**What you have to do**
Transcribe the whole listing precisely, leaving nothing out.

**Entries provided**

- Opening Delimiter -

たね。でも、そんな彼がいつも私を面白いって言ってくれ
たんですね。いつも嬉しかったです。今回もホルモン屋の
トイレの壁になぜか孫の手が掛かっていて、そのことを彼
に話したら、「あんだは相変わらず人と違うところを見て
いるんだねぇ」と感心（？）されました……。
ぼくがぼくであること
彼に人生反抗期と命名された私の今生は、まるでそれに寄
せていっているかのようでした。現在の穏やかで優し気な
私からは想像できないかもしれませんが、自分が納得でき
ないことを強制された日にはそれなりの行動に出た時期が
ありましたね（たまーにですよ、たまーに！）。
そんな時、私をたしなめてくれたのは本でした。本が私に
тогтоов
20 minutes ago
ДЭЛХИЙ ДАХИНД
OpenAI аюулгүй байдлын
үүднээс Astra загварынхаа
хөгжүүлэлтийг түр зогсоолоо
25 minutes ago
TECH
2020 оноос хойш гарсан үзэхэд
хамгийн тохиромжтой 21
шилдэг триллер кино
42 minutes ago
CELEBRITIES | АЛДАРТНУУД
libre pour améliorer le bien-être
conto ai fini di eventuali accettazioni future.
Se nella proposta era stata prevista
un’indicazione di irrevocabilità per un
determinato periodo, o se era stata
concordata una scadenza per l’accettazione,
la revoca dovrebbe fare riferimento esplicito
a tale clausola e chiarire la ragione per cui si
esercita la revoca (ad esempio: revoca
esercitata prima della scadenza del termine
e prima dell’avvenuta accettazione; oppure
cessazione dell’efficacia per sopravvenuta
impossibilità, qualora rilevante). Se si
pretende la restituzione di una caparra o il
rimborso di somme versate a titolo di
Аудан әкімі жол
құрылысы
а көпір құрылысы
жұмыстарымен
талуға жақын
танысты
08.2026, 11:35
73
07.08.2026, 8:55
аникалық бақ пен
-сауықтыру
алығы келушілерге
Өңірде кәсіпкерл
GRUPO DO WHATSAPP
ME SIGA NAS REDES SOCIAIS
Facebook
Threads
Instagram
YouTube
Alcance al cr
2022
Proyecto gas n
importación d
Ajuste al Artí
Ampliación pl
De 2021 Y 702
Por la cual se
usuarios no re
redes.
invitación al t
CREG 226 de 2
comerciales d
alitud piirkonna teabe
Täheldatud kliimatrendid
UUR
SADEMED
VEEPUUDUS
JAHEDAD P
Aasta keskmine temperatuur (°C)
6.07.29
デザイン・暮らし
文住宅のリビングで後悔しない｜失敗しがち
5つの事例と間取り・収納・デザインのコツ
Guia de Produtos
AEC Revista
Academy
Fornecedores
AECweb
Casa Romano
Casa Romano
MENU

- Closing Delimiter -

**Output of the task**
たね。でも、そんな彼がいつも私を面白いって言ってくれ
たんですね。いつも嬉しかったです。今回もホルモン屋の
トイレの壁になぜか孫の手が掛かっていて、そのことを彼
に話したら、「あんだは相変わらず人と違うところを見て
いるんだねぇ」と感心（？）されました……。
ぼくがぼくであること
彼に人生反抗期と命名された私の今生は、まるでそれに寄
せていっているかのようでした。現在の穏やかで優し気な
私からは想像できないかもしれませんが、自分が納得でき
ないことを強制された日にはそれなりの行動に出た時期が
ありましたね（たまーにですよ、たまーに！）。
そんな時、私をたしなめてくれたのは本でした。本が私に
тогтоов
20 minutes ago
ДЭЛХИЙ ДАХИНД
OpenAI аюулгүй байдлын
үүднээс Astra загварынхаа
хөгжүүлэлтийг түр зогсоолоо
25 minutes ago
TECH
2020 оноос хойш гарсан үзэхэд
хамгийн тохиромжтой 21
шилдэг триллер кино
42 minutes ago
CELEBRITIES | АЛДАРТНУУД
libre pour améliorer le bien-être
conto ai fini di eventuali accettazioni future.
Se nella proposta era stata prevista
un’indicazione di irrevocabilità per un
determinato periodo, o se era stata
concordata una scadenza per l’accettazione,
la revoca dovrebbe fare riferimento esplicito
a tale clausola e chiarire la ragione per cui si
esercita la revoca (ad esempio: revoca
esercitata prima della scadenza del termine
e prima dell’avvenuta accettazione; oppure
cessazione dell’efficacia per sopravvenuta
impossibilità, qualora rilevante). Se si
pretende la restituzione di una caparra o il
rimborso di somme versate a titolo di
Аудан әкімі жол
құрылысы
а көпір құрылысы
жұмыстарымен
талуға жақын
танысты
08.2026, 11:35
73
07.08.2026, 8:55
аникалық бақ пен
-сауықтыру
алығы келушілерге
Өңірде кәсіпкерл
GRUPO DO WHATSAPP
ME SIGA NAS REDES SOCIAIS
Facebook
Threads
Instagram
YouTube
Alcance al cr
2022
Proyecto gas n
importación d
Ajuste al Artí
Ampliación pl
De 2021 Y 702
Por la cual se
usuarios no re
redes.
invitación al t
CREG 226 de 2
comerciales d
alitud piirkonna teabe
Täheldatud kliimatrendid
UUR
SADEMED
VEEPUUDUS
JAHEDAD P
Aasta keskmine temperatuur (°C)
6.07.29
デザイン・暮らし
文住宅のリビングで後悔しない｜失敗しがち
5つの事例と間取り・収納・デザインのコツ
Guia de Produtos
AEC Revista
Academy
Fornecedores
AECweb
Casa Romano
Casa Romano
MENU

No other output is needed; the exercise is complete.